Finalmente nós negros estamos tendo voz e assento nas instituições. É na base do grito, que cumpram a lei. É na base do processo. Mas está acontecendo.
Você meu irmão não aceite menos. Professe sua fé, sua cultura Yorubá, seus cantos, sua arte marcial. Não aceite os santos deles. As piadas deles. Não aceite o racismo estrutural.
Se te perseguirem, contrate um advogado negro e comunique as associações. Eles se tremem de medo. Todo racista é covarde.
Que cumpram a lei. 30% para nós, e a reparação histórica que nos devem. Justiça para tudo, ponham sempre na justiça, o preconceito está enraizado nas atitudes deles mas o judiciário tem um bom faro para racistas.
Se vc se sente injustiçado e quer reparação histórica deveria cobrar de teus ancestrais negros que caçaram teus ancestrais na África e os venderam para serem escravos. Contrate um advogado negro, como vc quer, talvez seja ele também um descendente dos ancestrais que caçaram teus supostos ancestrais, se não for vc descendente dos caçadores. Quem sabe não seria melhor fazer o DNA?
É LEI!
E o exército é LEGALISTA.
Que se cumpra a lei.
Cota no NPOR, nos processos STT/OTT, na ECEME, etc!
Vocês nos devem isso! Chega de racismo estrutural.
Quero ver descumprir o MPF. Ele bota pra lascar sem dó!
Esse negocio de cota e uma medida eleitoreira.
Estão tirando as vagas de quem se prepara, mas também é pobre e ralou.
Mas que varzea está esse país
E as vagas dos branquelos semi – analfabetos também vai ter?
estamos indo ao contrário dos países desenvolvidos, enquanto lá estão acabando com vagas para trans (nada contra os trans e nenhuma raça ou preferencia sexual) e realmente estão fortes com suas forças armadas e por aqui estamos preocupados se o soldado, cabo, sargento, Sten, tenente, capitão, major, coronel, general são brancos, afros, índios.

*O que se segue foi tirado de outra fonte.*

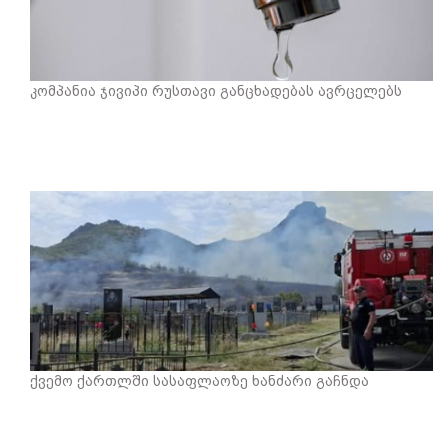
კომპანია ჯივიპი რუსთავი განცხადებას ავრცელებს
ქვემო ქართლში სასაფლაოზე ხანძარი გაჩნდა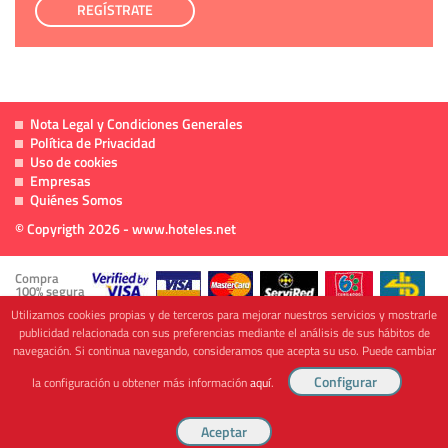
REGÍSTRATE
Nota Legal y Condiciones Generales
Política de Privacidad
Uso de cookies
Empresas
Quiénes Somos
© Copyrigth 2026 - www.hoteles.net
Compra
100% segura
Utilizamos cookies propias y de terceros para mejorar nuestros servicios y mostrarle
publicidad relacionada con sus preferencias mediante el análisis de sus hábitos de
navegación. Si continua navegando, consideramos que acepta su uso. Puede cambiar
Cofinanciado por
la configuración u obtener más información
aquí
.
Viajes Anticiclón, S.L. Agencia de Viajes Online - C.I. MU-107-2-25. C/ Mayor nº46 Bajo,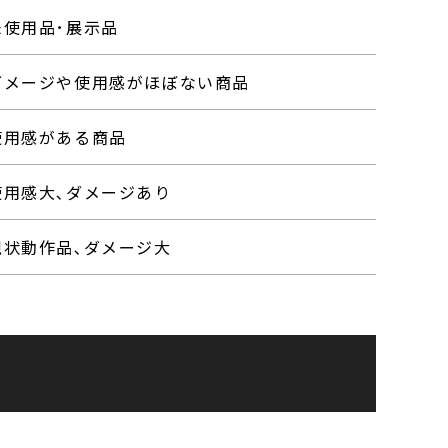
未使用品･展示品
ダメージや使用感がほぼない商品
使用感がある商品
使用感大､ダメージあり
現状動作品､ダメージ大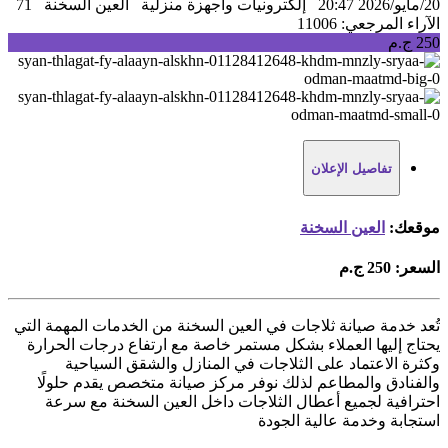
20/مايو/2026 20:47
إلكترونيات واجهزة منزلية
العين السخنة
71
الآراء
المرجعي: 11006
250 ج.م
تفاصيل الإعلان
موقعك:
العين السخنة
السعر:
250 ج.م
تُعد خدمة صيانة ثلاجات في العين السخنة من الخدمات المهمة التي
يحتاج إليها العملاء بشكل مستمر خاصة مع ارتفاع درجات الحرارة
وكثرة الاعتماد على الثلاجات في المنازل والشقق السياحية
والفنادق والمطاعم لذلك نوفر مركز صيانة متخصص يقدم حلولًا
احترافية لجميع أعطال الثلاجات داخل العين السخنة مع سرعة
استجابة وخدمة عالية الجودة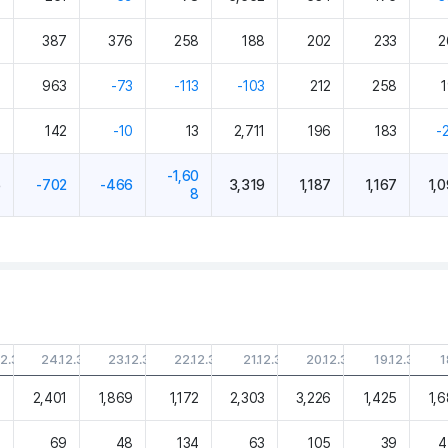
6
387
376
258
188
202
233
2
2
963
-73
-113
-103
212
258
4
142
-10
13
2,711
196
183
-
-1,60
5
-702
-466
3,319
1,187
1,167
1,
8
12.31
24.12.31
23.12.31
22.12.31
21.12.31
20.12.31
19.12.31
1
4
2,401
1,869
1,172
2,303
3,226
1,425
1,
1
69
48
134
63
105
39
4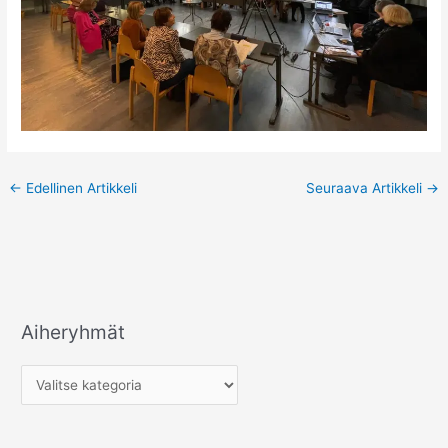
←
Edellinen Artikkeli
Seuraava Artikkeli
→
Aiheryhmät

vamos comentar enquanto podemos, em breve nosso democrático Blog montedo terá mais trabalho para filtrar o que poderá ser comentado no blog!
que país é este?
sou a favor das cotas sociais.
O cara pobre sofre mais do que um negro rico pra conseguir uma colocacao no mercado de trabalho.
Esta na hora de checar isso ai, ate porque tem pessoas com condicoes boas, financeiramente falando, e assim tomam uma vaga de um branco pobre.
E so fazer uma varredura nas escolas militares, onde filhos de oficiais, ocupam essas vagas. Isso e justiça
Com essa Hetero identificação, eu que sou do Rio Grande do Sul, me identifico como ” Baita Macho,” ou também me chamar se macho barbaridade, macho bagual ou até de macho puro…daí vem os com conversinha, ah mas o governador ahh isso e aquilo… Rapaz, estou falando de mim , conheço a minha índole, os demais lutem pelo que nem quiserem
baita macho igual ao seu peru da escolinha do professor raimundo? kkkkkkkkk
só uma brincadeira irmão, TMJ
E os tomadores de cervejinha e o ” bracinho”, ninguém defende da PM… Cadê as cotas para os bracinho e TOMADORES DE CERVEJINHA??? Contém ironia.
Mas olhem mais uma ação truculenta da PM. Alguém se habilita levar os ” bracinho para casa”, assim não teriam que culpar os agentes…
https://www.instagram.com/reel/DKiCAqzSMhQ/?igsh=ZmhjNDd3bWVwZ3ln
Estao criando uma DIVISAO, pois e, dividir para conquistar.
Quem usa isso mesmo?
Todo mundo sabe
Servi as forças armadas por quase quarenta anos, nunca tive sequer um comandante de Unidade negro, jamais.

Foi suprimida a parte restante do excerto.